Britain’s Imperial Retreat from China, 1900-1931 Phoebe Chow London, Routledge, 2017, ISBN: 9781138909847; 262pp.







On 27 April 1913, in the early hours of the morning, the Hongkong and Shanghai Bank, acting on behalf of a Consortium of five western powers, and representatives of the republican government of China signed what became known as the Reorganisation Loan. They did so in conditions of the utmost secrecy since there was concern that, if word got out, anti-imperialist forces would seek to prevent its completion.(1) It was the culmination of a process which had begun 15 years earlier, which saw China steadily mortgaging its revenues to fund the punitive indemnities imposed following the Sino-Japanese War (1894–5) and the Boxer Uprising (1900), and to finance the building of the country’s railways. To prop up Yuan Shikai’s fledgling regime following the fall of the Qing in 1911, something more fundamental was required. With the Customs tariffs already used up, the salt gabelle was the only significant security left available. In return for a loan of £25 million, the Consortium assumed control over its collection and, effectively, over China’s economy.(2)

This was, as most acknowledge, the high point of financial imperialism in China.(3) However, whilst not challenging this view, Phoebe Chow contends that, as the title of her book implies, the seeds of ‘imperial retreat’ had already been sown in the Foreign Office mind: by 1901, there were, she says, ‘subtle changes in how opinion-makers and policy-makers wrote about China’ and, by 1906, Sir Edward Grey, the Foreign Secretary in the newly-elected liberal government, had become ‘willing to embark on a new policy of gradual retreat from China’. It is a bold and novel thesis and one that allows for a powerful analysis of Sino-British relations in the early 20th century, and of the wider issue of how foreign policy was already being shaped by public opinion, whatever its exact form at that time.

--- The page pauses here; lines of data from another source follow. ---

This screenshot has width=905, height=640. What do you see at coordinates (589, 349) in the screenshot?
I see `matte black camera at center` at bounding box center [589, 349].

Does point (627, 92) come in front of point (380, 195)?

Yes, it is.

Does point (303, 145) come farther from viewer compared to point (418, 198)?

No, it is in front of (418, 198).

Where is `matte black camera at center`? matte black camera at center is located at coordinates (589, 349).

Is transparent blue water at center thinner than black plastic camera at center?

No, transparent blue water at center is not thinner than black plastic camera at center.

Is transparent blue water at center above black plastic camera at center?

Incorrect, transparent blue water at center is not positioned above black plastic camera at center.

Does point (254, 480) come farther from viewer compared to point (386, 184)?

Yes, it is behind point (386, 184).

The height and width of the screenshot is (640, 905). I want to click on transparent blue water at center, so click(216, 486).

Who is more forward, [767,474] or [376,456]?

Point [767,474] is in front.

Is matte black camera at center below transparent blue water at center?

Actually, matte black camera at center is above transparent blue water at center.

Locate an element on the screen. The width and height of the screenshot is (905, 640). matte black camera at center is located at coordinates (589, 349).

However, her argument raises a number of questions: first, whether there were any signs of retreat as early as 1906, secondly, whilst there may have been a shift in the official approach to China at that time, whether this reflected a policy of such retreat and, thirdly, whether there was ever any such policy as opposed to an ad hoc response to events as and when they occurred. These questions are generated by Chow’s own assertion that, in the first decade of the 20th century ‘British policy can be seen as continuing a pattern of imperial rapaciousness’ and that, between 1911 and 1918, ‘ostensibly, the British resolve to maintain informal empire in China continued unabated’. If imperial rapaciousness was continuing unabated, it may be asked, how is that consistent with Britain already having decided to beat retreat? To answer this, Chow points to a number of concessions ostensibly made by Britain to Chinese nationalism, first, during the 1900s and, then in the aftermath of the First World War.

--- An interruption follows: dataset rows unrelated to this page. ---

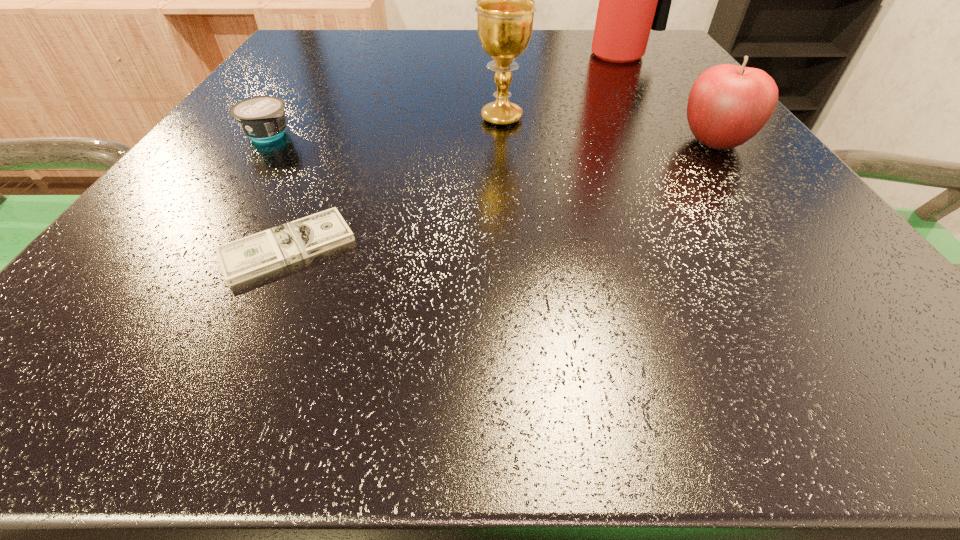 Where is `fire extinguisher`? fire extinguisher is located at coordinates (633, 0).

The height and width of the screenshot is (540, 960). Find the location of `the farthest object`. the farthest object is located at coordinates (633, 0).

At what (x,y) coordinates should I click in order to perform the action: click on the third object from right to left. Please return your answer as a coordinate pair (x, y). Image resolution: width=960 pixels, height=540 pixels. Looking at the image, I should click on (505, 8).

Locate an element on the screen. chalice is located at coordinates (505, 8).

Locate an element on the screen. apple is located at coordinates (728, 105).

Identify the location of the second shortest object. The image size is (960, 540). (262, 118).

Where is `the shortest object`? The height and width of the screenshot is (540, 960). the shortest object is located at coordinates (254, 255).

Image resolution: width=960 pixels, height=540 pixels. I want to click on the nearest object, so click(x=254, y=255).

You are a GUI agent. You are given a task and a screenshot of the screen. Output one action in this format:
    pyautogui.click(x=<x>, y=<y>)
    Task: Click on the free spot located at the nozzle of the tallest object
    Image resolution: width=960 pixels, height=540 pixels.
    Given the screenshot: What is the action you would take?
    pyautogui.click(x=660, y=123)

This screenshot has width=960, height=540. I want to click on vacant area situated 0.080m on the left of the third object from right to left, so (x=426, y=118).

Potentially the most significant of these related to railways and the decision to cede control over their construction and management to the Qing. However, this policy was driven by the Hongkong Bank, not by the Foreign Office, and its aim was to ensure that the Bank retained the lion’s share of the lucrative loans business which underpinned railway construction. As the chief architect of that policy, the Bank’s Manager in Peking, Guy Hillier, told the senior management in Hong Kong, there was no longer any need for those loans to be secured over the railway revenues: instead, ‘the real security’ was in ‘the credit and good faith of the Chinese government and the latent wealth of the country which it needs only financial pressure and improved conditions to bring out’.(4) Whilst co-operation between the powers replaced competition and thus led to a reduction in the bank’s market-share, and in this sense, there was, as Chow says ‘a slow retreat’, this did not alter the imperial nature of the exercise. On the contrary, by making it more difficult for China to play the powers off against each other, a cartel was effectively imposed which substantially strengthened their bargaining position. Whilst the nationalisation of the Hankou-Canton railway may have been the trigger for the downfall of the Qing in 1911, it was the Western powers’ strangle-hold over the country’s economy that fuelled the anti-imperialist fervour.(5)

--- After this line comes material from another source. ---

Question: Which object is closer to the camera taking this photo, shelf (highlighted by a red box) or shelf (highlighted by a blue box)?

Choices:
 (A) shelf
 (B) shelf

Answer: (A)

If, therefore, there was a degree of re-positioning, it was not part of an imperial retreat but of a strategy designed to ensure that the principal elements of imperialism remained firmly in place. If Grey and the Foreign office took some persuading about the loss of control, this was precisely because they did not want to erode Britain’s pre-eminent position vis-à-vis China. As Chow acknowledges, this change of approach ‘did not address the bases of informal empire. There was no questioning of British leadership of the Imperial Customs Service nor of the entire tariff system nor of extraterritoriality’.

This is not to dispute her case that, during the 1900s, a wide variety of opinion-makers displayed what she calls a ‘conciliatory’ approach, one very different from that of the stereotypical imperialists who saw China as irredeemably weak and corrupt. But her suggestion that this approach only became manifest around 1900 is more questionable. It can be dated back to the 1860s when the legations first opened in Peking and China was encouraged to join ‘the family of nations’. From then on, however imperialist the presence of Britain and the other powers, the exercise became increasingly collaborative, albeit with China as the subservient partner. To achieve that collaboration, there needed to be the sort of ‘cultural sensitivity’ towards China, which British officials displayed, most famously Robert Hart, Inspector-General of the Imperial Customs Service. From the early 1860s, he nurtured and advocated a belief in China and its future and repeatedly stressed to his European staff the importance of seeing the Inspectorate as ‘a Chinese and not a Foreign Service’ and acting at all times in its best interests.(6)Similarly, the Foreign Office instructed the treaty port consuls to ‘seek an easy and familiar relationship’ with their Chinese counterparts and ‘to do their best to break down the barriers imposed by different customs and habits of thinking’.(7) Whatever difficulties there were in implementing this policy, the Chefoo Convention (1876) and the opening of China’s first embassy in London the following year heralded a steady improvement in Sino-British relations. The response of the Illustrated London News to the arrival of the Chinese envoys reflected this mood of optimism:


the presence in London of the Ministers is another of the indications which of late years, China has given of her having awakened to a sense of her position among nations... the most favourable opinion is entertained towards the Embassy by the people of every class throughout the whole of this country ... their Excellencies must have found proof of this in the hearty welcome shown them by the cheering of the people.(8)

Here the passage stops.